From The Evolllution – A job-seeker takes out a three-ring binder to show an employer. Inside is a certificate of completion, an OSHA card, a certificate of achievement and a first-aid card. She holds up her phone: her LinkedIn account shows a badge in HR expertise. What does an employer make of this? And how do job seekers and students ensure that the credentials they earn are worthwhile?
For community colleges expanding our offerings in the world of credentials, serving students and employers alike, we must ensure portability, a clear pathway and industry recognition. That’s a lot to ask out of what can sometimes be a two-day class!
Non-traditional students often come to the two-year college with diverse credentials and prior-learning experience earned elsewhere: from other schools, organizations or the workplace. As students look to display skills to employers or baccalaureate and graduate programs that transcripts don’t fully reflect, many colleges have begun to explore alternative and innovative credentials.

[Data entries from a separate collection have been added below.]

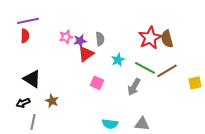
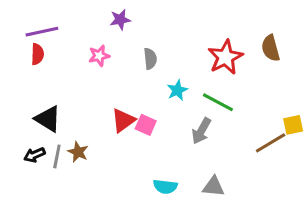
brown semicircle: (167, 39) -> (271, 48), moved
purple star: (80, 41) -> (120, 20), moved
red triangle: (86, 54) -> (123, 120), moved
brown line: (167, 71) -> (271, 143), moved
gray line: (33, 122) -> (57, 156), moved

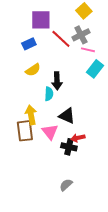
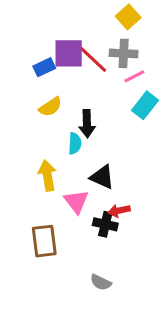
purple square: (41, 20) -> (69, 53), moved
gray cross: (81, 35) -> (124, 53), turned 30
pink line: (88, 50) -> (134, 76), turned -40
brown rectangle: (25, 131) -> (44, 241), moved
gray semicircle: (66, 185) -> (101, 282), turned -112

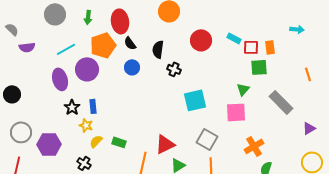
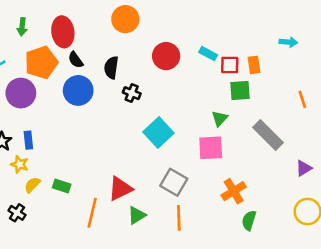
blue circle: (132, 67) -> (78, 90), size x1.5
cyan square: (195, 100) -> (158, 133), turned -30

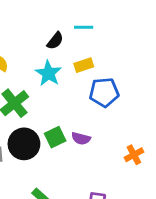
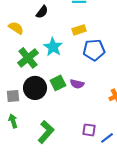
black semicircle: (55, 41) -> (42, 12), moved
cyan star: (48, 73) -> (53, 47), moved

Non-degree credentials—such as badges, licenses, and short-term certificates—have the potential to help students demonstrate the applied knowledge and competencies they have achieved. In the interest of equity, we need to ensure we are setting up our career and technical education students for future success in the marketplace. At the same time, however, we must also ensure the quality and validity of these various credentials. Especially as more and more for-profit platform vendors appear on the scene, we should strive to safeguard lifelong value and suitability through a continuous and rigorous process of review and assessment.